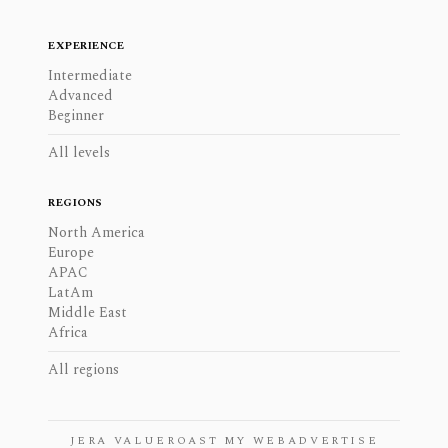
EXPERIENCE
Intermediate
Advanced
Beginner
All levels
REGIONS
North America
Europe
APAC
LatAm
Middle East
Africa
All regions
JERA VALUE
ROAST MY WEB
ADVERTISE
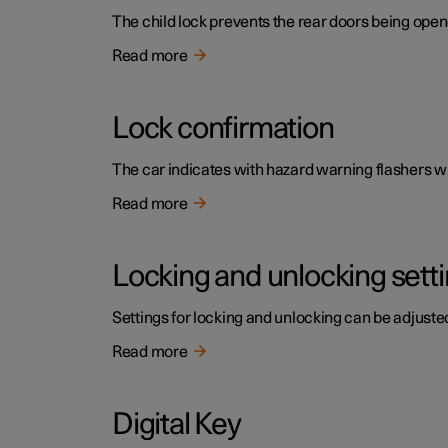
The child lock prevents the rear doors being open
Read more
Lock confirmation
The car indicates with hazard warning flashers wh
Read more
Locking and unlocking sett
Settings for locking and unlocking can be adjusted
Read more
Digital Key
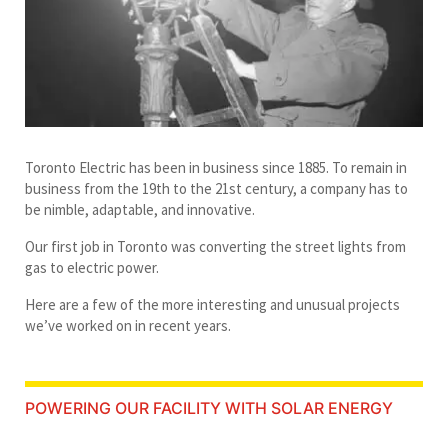
Toronto Electric has been in business since 1885. To remain in
business from the 19th to the 21st century, a company has to
be nimble, adaptable, and innovative.
Our first job in Toronto was converting the street lights from
gas to electric power.
Here are a few of the more interesting and unusual projects
we’ve worked on in recent years.
POWERING OUR FACILITY WITH SOLAR ENERGY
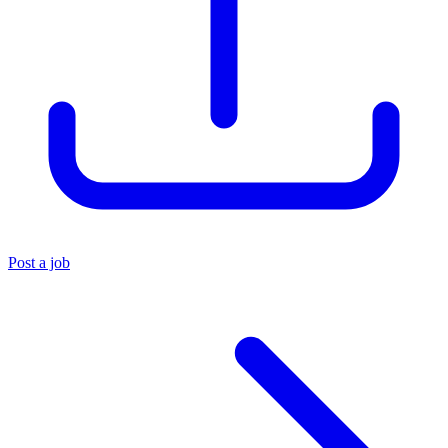
Post a job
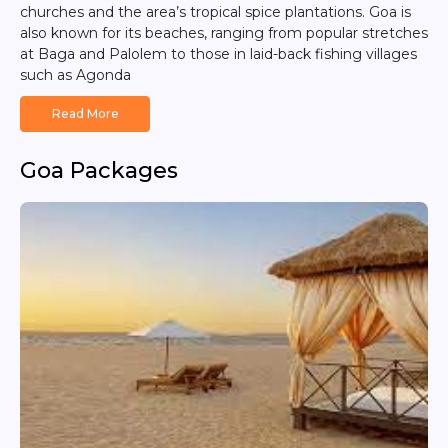
churches and the area’s tropical spice plantations. Goa is
also known for its beaches, ranging from popular stretches
at Baga and Palolem to those in laid-back fishing villages
such as Agonda
Read More
Goa Packages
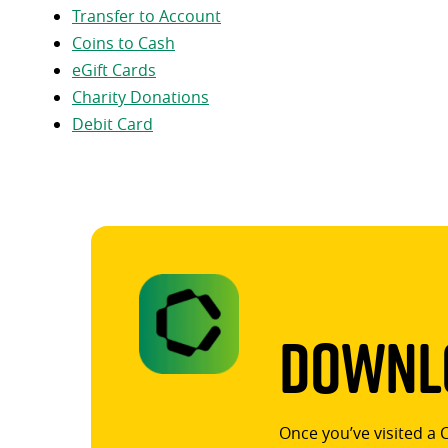
Transfer to Account
Coins to Cash
eGift Cards
Charity Donations
Debit Card
Downlo
Once you’ve visited a 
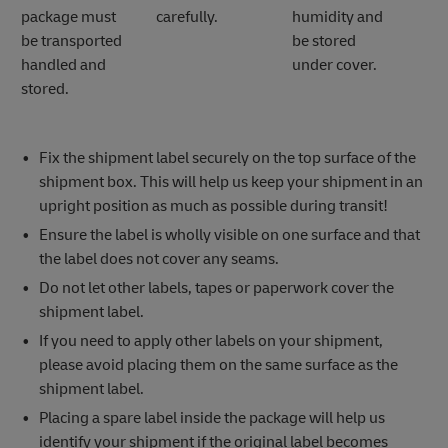
package must
carefully.
humidity and
be transported
be stored
handled and
under cover.
stored.
Fix the shipment label securely on the top surface of the
shipment box. This will help us keep your shipment in an
upright position as much as possible during transit!
Ensure the label is wholly visible on one surface and that
the label does not cover any seams.
Do not let other labels, tapes or paperwork cover the
shipment label.
If you need to apply other labels on your shipment,
please avoid placing them on the same surface as the
shipment label.
Placing a spare label inside the package will help us
identify your shipment if the original label becomes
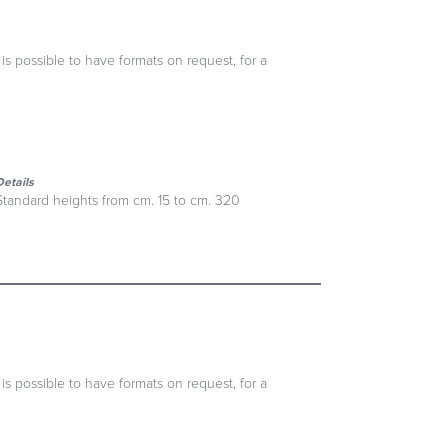
 is possible to have formats on request, for a
Details
Standard heights from cm. 15 to cm. 320
 is possible to have formats on request, for a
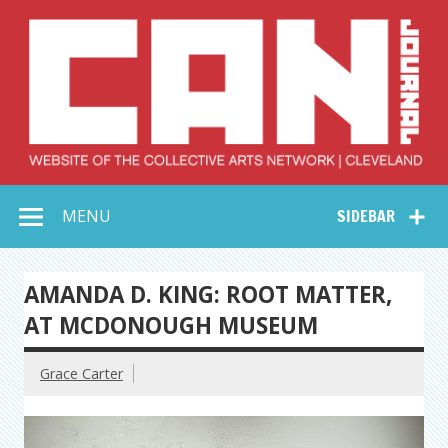
Skip
to
content
Collective Arts
Serving Galleries and Art Organizations of Northeast Ohio
MENU
SIDEBAR
Network –
CAN Journal
AMANDA D. KING: ROOT MATTER,
AT MCDONOUGH MUSEUM
Grace Carter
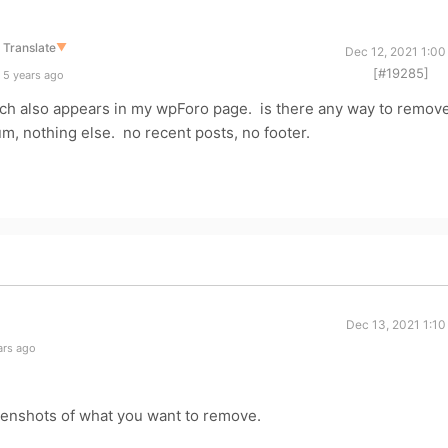
Translate
▼
Dec 12, 2021 1:00
[#19285]
 5 years ago
ich also appears in my wpForo page. is there any way to remov
orum, nothing else. no recent posts, no footer.
Dec 13, 2021 1:10
ars ago
enshots of what you want to remove.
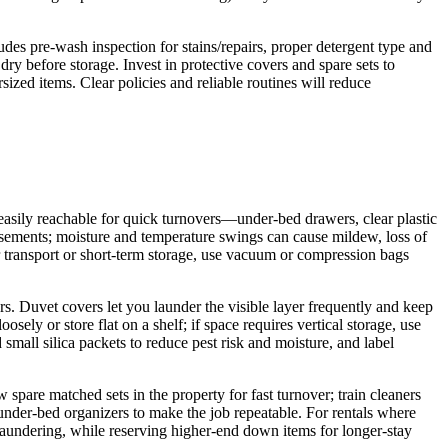
ludes pre-wash inspection for stains/repairs, proper detergent type and
dry before storage. Invest in protective covers and spare sets to
ized items. Clear policies and reliable routines will reduce
 easily reachable for quick turnovers—under‑bed drawers, clear plastic
 basements; moisture and temperature swings can cause mildew, loss of
r transport or short‑term storage, use vacuum or compression bags
s. Duvet covers let you launder the visible layer frequently and keep
sely or store flat on a shelf; if space requires vertical storage, use
all silica packets to reduce pest risk and moisture, and label
spare matched sets in the property for fast turnover; train cleaners
r under‑bed organizers to make the job repeatable. For rentals where
laundering, while reserving higher‑end down items for longer‑stay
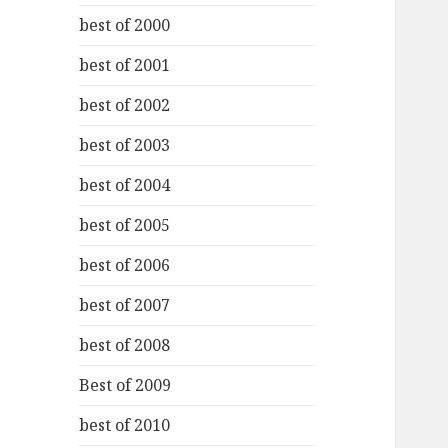
best of 2000
best of 2001
best of 2002
best of 2003
best of 2004
best of 2005
best of 2006
best of 2007
best of 2008
Best of 2009
best of 2010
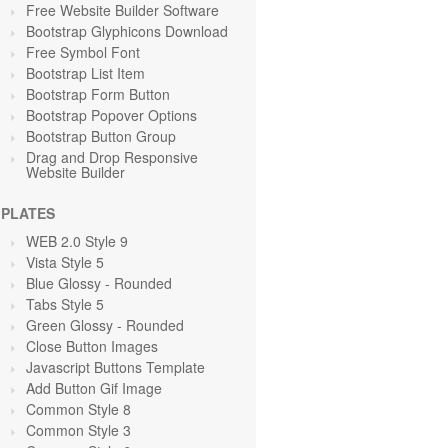
Free Website Builder Software
Bootstrap Glyphicons Download
Free Symbol Font
Bootstrap List Item
Bootstrap Form Button
Bootstrap Popover Options
Bootstrap Button Group
Drag and Drop Responsive
Website Builder
PLATES
WEB 2.0 Style 9
Vista Style 5
Blue Glossy - Rounded
Tabs Style 5
Green Glossy - Rounded
Close Button Images
Javascript Buttons Template
Add Button Gif Image
Common Style 8
Common Style 3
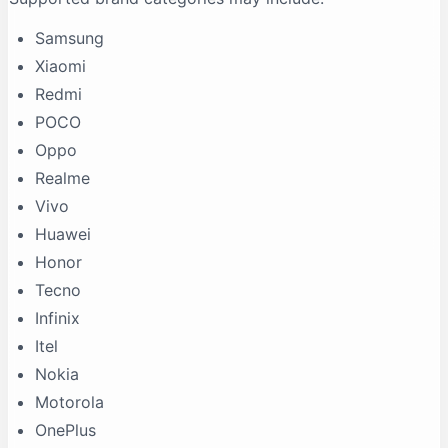
Samsung
Xiaomi
Redmi
POCO
Oppo
Realme
Vivo
Huawei
Honor
Tecno
Infinix
Itel
Nokia
Motorola
OnePlus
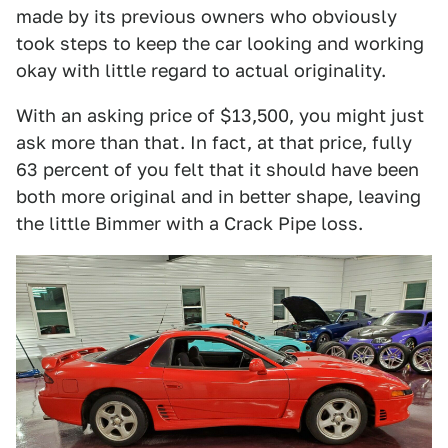
made by its previous owners who obviously
took steps to keep the car looking and working
okay with little regard to actual originality.
With an asking price of $13,500, you might just
ask more than that. In fact, at that price, fully
63 percent of you felt that it should have been
both more original and in better shape, leaving
the little Bimmer with a Crack Pipe loss.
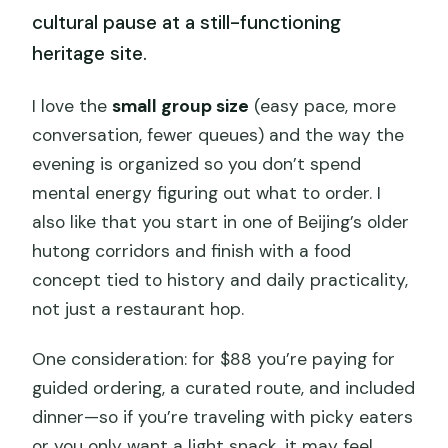
cultural pause at a still-functioning
heritage site.
I love the
small group size
(easy pace, more
conversation, fewer queues) and the way the
evening is organized so you don’t spend
mental energy figuring out what to order. I
also like that you start in one of Beijing’s older
hutong corridors and finish with a food
concept tied to history and daily practicality,
not just a restaurant hop.
One consideration: for $88 you’re paying for
guided ordering, a curated route, and included
dinner—so if you’re traveling with picky eaters
or you only want a light snack, it may feel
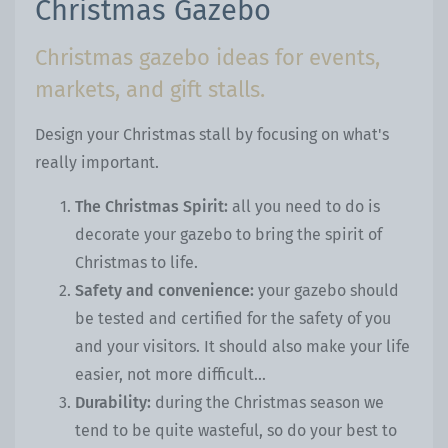
Christmas Gazebo
Christmas gazebo ideas for events,
markets, and gift stalls.
Design your Christmas stall by focusing on what's
really important.
The Christmas Spirit:
all you need to do is
decorate your gazebo to bring the spirit of
Christmas to life.
Safety and convenience:
your gazebo should
be tested and certified for the safety of you
and your visitors. It should also make your life
easier, not more difficult...
Durability:
during the Christmas season we
tend to be quite wasteful, so do your best to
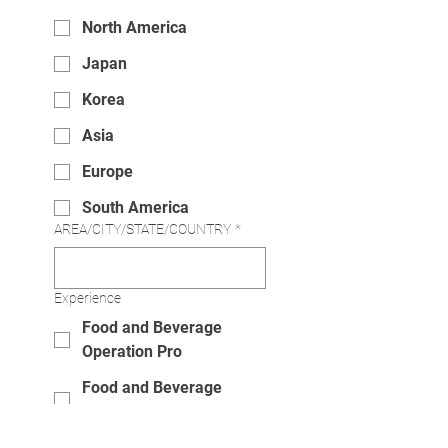
North America
Japan
Korea
Asia
Europe
South America
AREA/CITY/STATE/COUNTRY
*
Experience
Food and Beverage
Operation Pro
Food and Beverage
Newbie
I am interested in.......
*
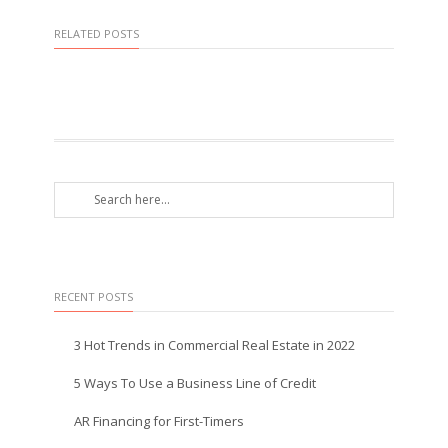
RELATED POSTS
RECENT POSTS
3 Hot Trends in Commercial Real Estate in 2022
5 Ways To Use a Business Line of Credit
AR Financing for First-Timers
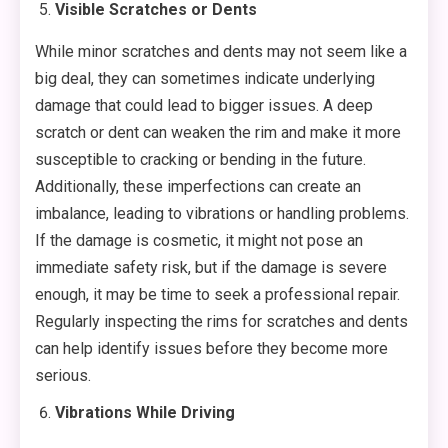
Visible Scratches or Dents
While minor scratches and dents may not seem like a
big deal, they can sometimes indicate underlying
damage that could lead to bigger issues. A deep
scratch or dent can weaken the rim and make it more
susceptible to cracking or bending in the future.
Additionally, these imperfections can create an
imbalance, leading to vibrations or handling problems.
If the damage is cosmetic, it might not pose an
immediate safety risk, but if the damage is severe
enough, it may be time to seek a professional repair.
Regularly inspecting the rims for scratches and dents
can help identify issues before they become more
serious.
Vibrations While Driving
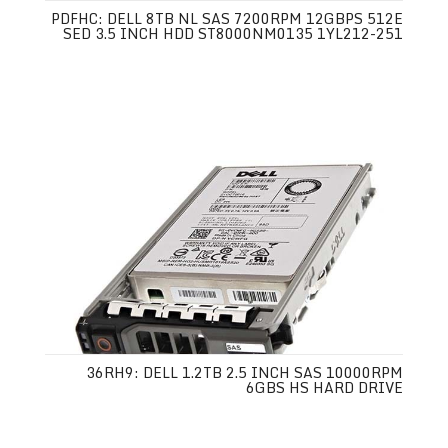
PDFHC: DELL 8TB NL SAS 7200RPM 12GBPS 512E
SED 3.5 INCH HDD ST8000NM0135 1YL212-251
36RH9: DELL 1.2TB 2.5 INCH SAS 10000RPM
6GBS HS HARD DRIVE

### Your assignment
Search the records for the string "like" and report each line that has it.

### Expected answer
also like that you start in one of Beijing’s older
While minor scratches and dents may not seem like a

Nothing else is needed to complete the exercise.